Publicado em: 02/02/2026 às 09:30hs
2025 reforça a importância da qualidade dos grãos na nutrição animal
O ano de 2025 consolidou uma tendência crescente no setor de nutrição animal: a qualidade dos grãos deixou de ser apenas um tema operacional e passou a integrar decisões estratégicas de toda a cadeia. Em meio a volatilidade de preços, desafios logísticos e pressão por eficiência, o mercado precisou focar não apenas no volume produzido, mas na conservação, estabilidade e segurança das matérias-primas.
Segundo especialistas do setor, o consumo global de grãos para alimentação animal atingiu 1,048 bilhão de toneladas, cerca de 45% de todo o volume de grãos disponível no mundo no ciclo 2024/25. No Brasil, a indústria de alimentação animal encerrou o ano com crescimento próximo a 2,8%, totalizando cerca de 90 milhões de toneladas de rações e concentrados, impulsionadas principalmente pelos setores de aves e suínos.
Apesar da safra recorde brasileira de 339,6 milhões de toneladas de grãos, alta de 14,2% em relação ao ano anterior, a infraestrutura de armazenagem seguiu sendo um desafio.
O déficit estimado em mais de 120 milhões de toneladas aumentou os riscos de deterioração física e microbiológica, além da geração de finos e poeira durante o manuseio.
Pamela Marquesin, Gerente de Serviços Técnicos da Kemin, observa:
"Grãos mal conservados impactam a digestibilidade, a estabilidade nutricional e a segurança do alimento, além de afetar a operação das fábricas."
Estima-se que até 15% do volume colhido possa ser perdido globalmente devido a umidade inadequada, pragas e falhas no controle durante transporte e armazenagem.

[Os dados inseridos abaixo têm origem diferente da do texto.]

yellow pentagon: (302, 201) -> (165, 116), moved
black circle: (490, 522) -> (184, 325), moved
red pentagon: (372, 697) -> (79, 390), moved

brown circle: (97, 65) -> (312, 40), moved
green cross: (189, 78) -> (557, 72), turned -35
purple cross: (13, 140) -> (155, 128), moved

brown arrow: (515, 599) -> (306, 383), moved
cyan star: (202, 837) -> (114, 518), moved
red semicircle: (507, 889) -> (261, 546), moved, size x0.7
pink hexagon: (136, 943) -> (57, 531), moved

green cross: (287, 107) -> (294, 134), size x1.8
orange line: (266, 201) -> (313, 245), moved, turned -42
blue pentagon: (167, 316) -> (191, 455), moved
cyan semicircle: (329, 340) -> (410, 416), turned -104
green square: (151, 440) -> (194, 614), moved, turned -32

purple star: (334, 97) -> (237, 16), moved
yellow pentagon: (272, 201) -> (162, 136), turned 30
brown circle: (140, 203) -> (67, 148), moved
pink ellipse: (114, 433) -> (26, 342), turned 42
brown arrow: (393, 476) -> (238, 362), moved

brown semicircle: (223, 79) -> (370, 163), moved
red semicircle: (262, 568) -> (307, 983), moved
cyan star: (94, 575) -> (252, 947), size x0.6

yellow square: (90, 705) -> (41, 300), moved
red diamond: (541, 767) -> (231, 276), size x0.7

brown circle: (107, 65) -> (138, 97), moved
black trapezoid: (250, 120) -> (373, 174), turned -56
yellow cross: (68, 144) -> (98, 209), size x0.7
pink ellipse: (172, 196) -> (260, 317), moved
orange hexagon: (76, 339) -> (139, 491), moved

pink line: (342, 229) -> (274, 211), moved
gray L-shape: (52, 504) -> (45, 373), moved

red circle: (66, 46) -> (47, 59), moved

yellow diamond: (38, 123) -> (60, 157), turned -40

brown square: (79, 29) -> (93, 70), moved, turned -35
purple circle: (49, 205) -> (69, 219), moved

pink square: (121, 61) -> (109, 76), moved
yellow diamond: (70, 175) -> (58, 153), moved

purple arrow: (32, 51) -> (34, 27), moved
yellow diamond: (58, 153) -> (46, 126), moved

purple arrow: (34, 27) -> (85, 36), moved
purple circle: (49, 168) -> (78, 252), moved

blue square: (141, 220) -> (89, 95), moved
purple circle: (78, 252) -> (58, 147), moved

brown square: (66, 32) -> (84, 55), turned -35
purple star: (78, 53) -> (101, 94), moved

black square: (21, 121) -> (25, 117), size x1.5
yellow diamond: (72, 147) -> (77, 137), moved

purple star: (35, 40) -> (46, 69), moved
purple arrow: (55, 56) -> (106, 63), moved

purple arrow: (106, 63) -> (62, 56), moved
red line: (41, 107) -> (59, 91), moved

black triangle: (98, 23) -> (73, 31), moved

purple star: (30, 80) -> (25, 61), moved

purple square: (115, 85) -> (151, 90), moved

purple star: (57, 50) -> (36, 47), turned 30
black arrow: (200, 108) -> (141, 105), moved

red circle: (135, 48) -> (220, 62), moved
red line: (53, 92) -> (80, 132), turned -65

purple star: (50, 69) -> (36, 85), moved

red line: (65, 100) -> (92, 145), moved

As condições climáticas de 2025 contribuíram para o aumento de desafios sanitários. Períodos prolongados de umidade elevada favoreceram o crescimento de fungos e a formação de micotoxinas, risco presente em até 69% das amostras de grãos e rações analisadas globalmente.
"Temperatura e umidade elevadas aceleram a quebra dos grãos e a formação de pó, criando ambiente propício a contaminações microbiológicas, o que impacta diretamente a estabilidade dos ingredientes e os resultados zootécnicos", explica Marquesin.
A qualidade das matérias-primas influencia diretamente os custos de formulação e o desempenho animal. Grãos com excesso de umidade, maior teor de finos ou contaminações podem elevar os custos em 10% a 15%, considerando ajustes nutricionais e perdas técnicas.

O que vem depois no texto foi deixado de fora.